Five years ago, the Centers for Disease Control and Prevention (CDC) recommended all girls and young women be vaccinated against the human papillomavirus (HPV) a sexually transmitted virus that is the key cause of cervical cancer.

Late last week the CDC broadened that to include boys and young men as well.

This may come as a surprise, as males, of course, are not able to contract cervical cancer. But they can carry the disease unknowingly and infect women through sexual activity. It's for this reason that an advisory panel of the CDC unanimously recommended the vaccine for boys before age 13 (although the HPV vaccine can be effective up to age 21 in men).

Miriam Hospital's Michelle Lally, MD: a good thing

Michelle Lally, MD, an infectious disease expert and physician at the Miriam Hospital, applauds the move for a number of reasons, both from public and private health perspective.

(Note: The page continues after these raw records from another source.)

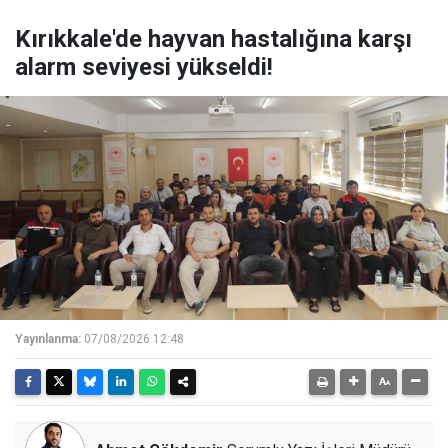
Kırıkkale'de hayvan hastalığına karşı
alarm seviyesi yükseldi!
Yayınlanma:
07/08/2026 12:48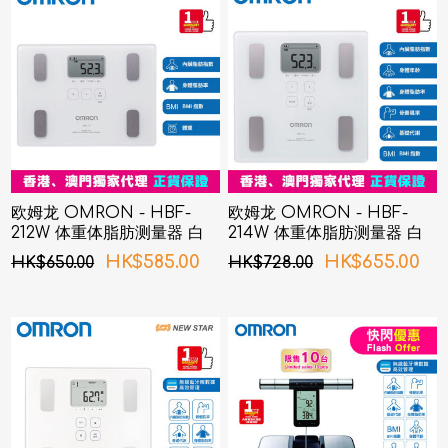
欧姆龙 OMRON - HBF-
欧姆龙 OMRON - HBF-
212W 体重体脂肪测量器 白
214W 体重体脂肪测量器 白
色
色
HK$585.00
HK$655.00
HK$650.00
HK$728.00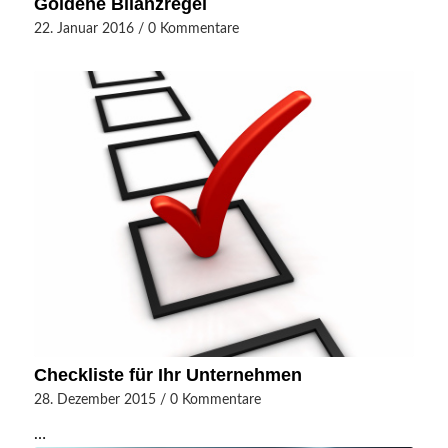
Gol­dene Bilanzregel
22. Januar 2016
/
0 Kommentare
Checkliste für Ihr Unternehmen
28. Dezember 2015
/
0 Kommentare
…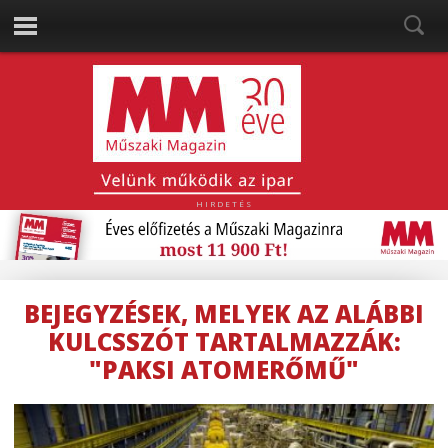
HIRDETÉS
BEJEGYZÉSEK, MELYEK AZ ALÁBBI
KULCSSZÓT TARTALMAZZÁK:
"PAKSI ATOMERŐMŰ"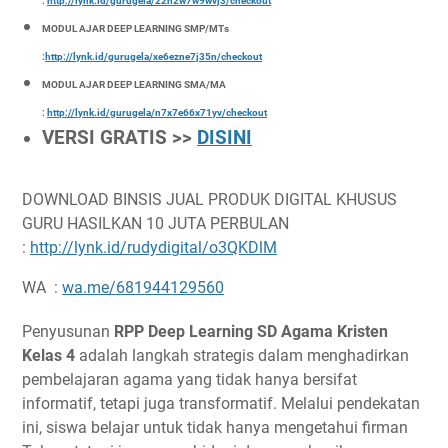
:
http://lynk.id/gurugela/22n2w7w9wvj3/checkout
MODUL AJAR DEEP LEARNING SMP/MTs
:
http://lynk.id/gurugela/xe6ezne7j35n/checkout
MODUL AJAR DEEP LEARNING SMA/MA
:
http://lynk.id/gurugela/n7x7e66x71yv/checkout
VERSI GRATIS >>
DISINI
DOWNLOAD BINSIS JUAL PRODUK DIGITAL KHUSUS
GURU HASILKAN 10 JUTA PERBULAN
:
http://lynk.id/rudydigital/o3QKDlM
WA :
wa.me/681944129560
Penyusunan
RPP Deep Learning SD Agama Kristen
Kelas 4
adalah langkah strategis dalam menghadirkan
pembelajaran agama yang tidak hanya bersifat
informatif, tetapi juga transformatif. Melalui pendekatan
ini, siswa belajar untuk tidak hanya mengetahui firman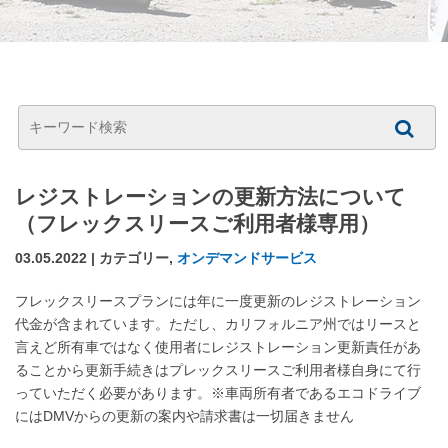
レジストレーションの更新方法について
（フレックスリースご利用者様専用）
03.05.2022 | カテゴリー,
オンデマンドサービス
フレックスリースプランには年に一度更新のレジストレーション
代金が含まれています。ただし、カリフォルニア州ではリースと
言えど所有車ではなく使用者にレジストレーション更新責任があ
ることから更新手続きはプレックスリースご利用者様自身にて行
っていただく必要があります。※車両所有者であるエコドライブ
にはDMVからの更新の案内や請求書は一切届きません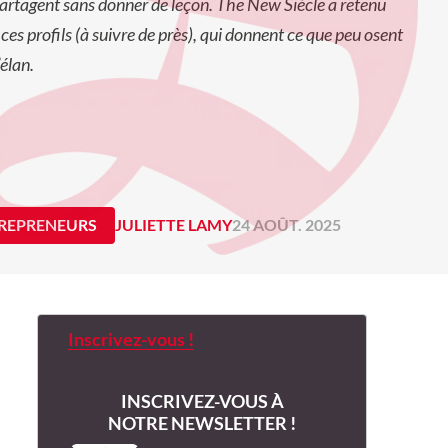
partagent sans donner de leçon. The New Siècle a retenu
 ces profils (à suivre de près), qui donnent ce que peu osent
l’élan.
REPRENEURS
JULIETTE LAMY
24 AOÛT. 2025
Inscrivez-vous !
INSCRIVEZ-VOUS À
NOTRE NEWSLETTER !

"Girls cannot get cervical cancer unless they are first infected with an HPV virus," Lally said. And although most HPV clears, she said, it is in fact the main cause of cervical cancer. "Among vaccines, the quadravalent HPV vaccine is one of if not the most effective vaccines available in terms of offering protection against a target virus," she said.

For boys, there are more issues at stake than just responsible sexual health with regards to infecting female partners. ""Heterosexual boys can develop genital warts, penile cancer, and anal cancer from HPV," Lally said, adding that boys who have sex with other boys are at increased risk for anal cancer.

Will it be covered?

Lally said that usually health insurerers follow ACIP recommendations when they cover certain vaccines, meaning that many insurance companies already cover the HPV vaccine for boys, as they do for girls. "But not all," she said. Now, Lally added, with the imperative of the CDC, it is likely that more will cover the vaccine.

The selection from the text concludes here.